Hay violencia en los países de origen, en el camino y la llegada. La pregunta que surge es si aquello tiene solución.

Me preocupa mucho que mis libros transmitan una sensación apocalíptica de decir: ‘No hay nada que hacer’. Creo que la literatura no está para constatar que la realidad es horrible y que nunca nada va a cambiar. Creo que a veces nos equivocamos, por ejemplo, los escritores en México con todo el tema de la violencia: a veces la trabajamos de una manera muy grotesca con la intención supuesta de horrorizar al lector para que reaccione y para que tome una conciencia crítica. Yo me quedo pensando si el lector no está ya lo suficientemente horrorizado por la realidad; es decir, ¿que le da va a dar el libro que no le dé el efecto cotidiano del contacto con la violencia? Y esos libros, al final, son tan desgarradores, tan desesperanzadores, que creo que tienen un peligro, que es que nos desactivan políticamente. Es decir, como no hay nada que hacer ya no vale la pena posicionarse, ni actuar, ni buscar alternativas... No hay una construcción de un discurso político posible y este es el territorio perfecto para que surjan los discursos autoritarios, que es lo que está pasando en El Salvador. Si tú abonas el miedo y le dices a la gente que no hay esperanza y la asustas; la gente, por miedo, acaba respaldando los proyectos del primero que aparezca y te prometa mano dura y un discurso fascista. Lo que está sucediendo ahora en El Salvador es terrorífico, es una distopía en tiempo real con la promesa de una seguridad que parece que está sucediendo. Esa promesa parece que se está cumpliendo, pero ¿a qué coste? ¿Al de desmantelar el Estado de derecho, al de violar los derechos humanos, meter a la cárcel de manera indiscriminada a un montón de gente que seguramente no tiene nada que ver o que, a lo mejor, metes al culpable y al amigo del culpable, por si acaso? Y este es el precio que parece que la gente está dispuesta a pagar cuando está lo suficientemente asustada. Entonces, hay una responsabilidad que tenemos los escritores, los cineastas, los artistas en general, de no contribuir a esos discursos apocalípticos. Porque después del discurso apocalíptico viene el discurso autoritario.

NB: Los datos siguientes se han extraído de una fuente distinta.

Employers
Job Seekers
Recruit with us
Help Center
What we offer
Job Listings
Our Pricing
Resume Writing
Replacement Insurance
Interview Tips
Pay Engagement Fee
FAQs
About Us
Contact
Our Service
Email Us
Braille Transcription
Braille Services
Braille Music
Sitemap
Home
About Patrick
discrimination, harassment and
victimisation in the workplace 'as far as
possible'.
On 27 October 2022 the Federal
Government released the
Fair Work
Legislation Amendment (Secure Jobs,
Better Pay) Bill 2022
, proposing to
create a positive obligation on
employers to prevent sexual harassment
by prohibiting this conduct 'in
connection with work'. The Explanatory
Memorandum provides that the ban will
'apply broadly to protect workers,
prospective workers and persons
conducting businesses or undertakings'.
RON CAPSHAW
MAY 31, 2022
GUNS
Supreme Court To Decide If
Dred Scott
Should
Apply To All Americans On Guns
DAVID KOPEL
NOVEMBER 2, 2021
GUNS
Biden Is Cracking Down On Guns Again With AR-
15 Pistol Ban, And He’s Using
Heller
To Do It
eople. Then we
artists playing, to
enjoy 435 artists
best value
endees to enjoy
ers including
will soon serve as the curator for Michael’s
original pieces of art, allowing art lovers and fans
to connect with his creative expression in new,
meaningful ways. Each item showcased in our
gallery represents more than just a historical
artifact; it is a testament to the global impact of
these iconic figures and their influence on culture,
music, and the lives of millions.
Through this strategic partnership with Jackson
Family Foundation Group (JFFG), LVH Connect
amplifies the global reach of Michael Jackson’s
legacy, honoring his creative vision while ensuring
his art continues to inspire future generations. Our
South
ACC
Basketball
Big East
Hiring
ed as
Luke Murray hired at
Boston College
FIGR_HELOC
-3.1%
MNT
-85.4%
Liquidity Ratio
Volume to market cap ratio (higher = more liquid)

Pero la realidad sigue siendo así de dura.

Totalmente. Tampoco quiero yo defender una ‘literatura de elevación’, de decir que no está pasando nada. Creo que sí que hay que retratar la realidad, pero también hay que retratarla de una manera que sea posible imaginar otras realidades.

Porque para eso está la literatura y no para retratar la realidad de una manera tan apabullante, tan arbitraria, tan tajante.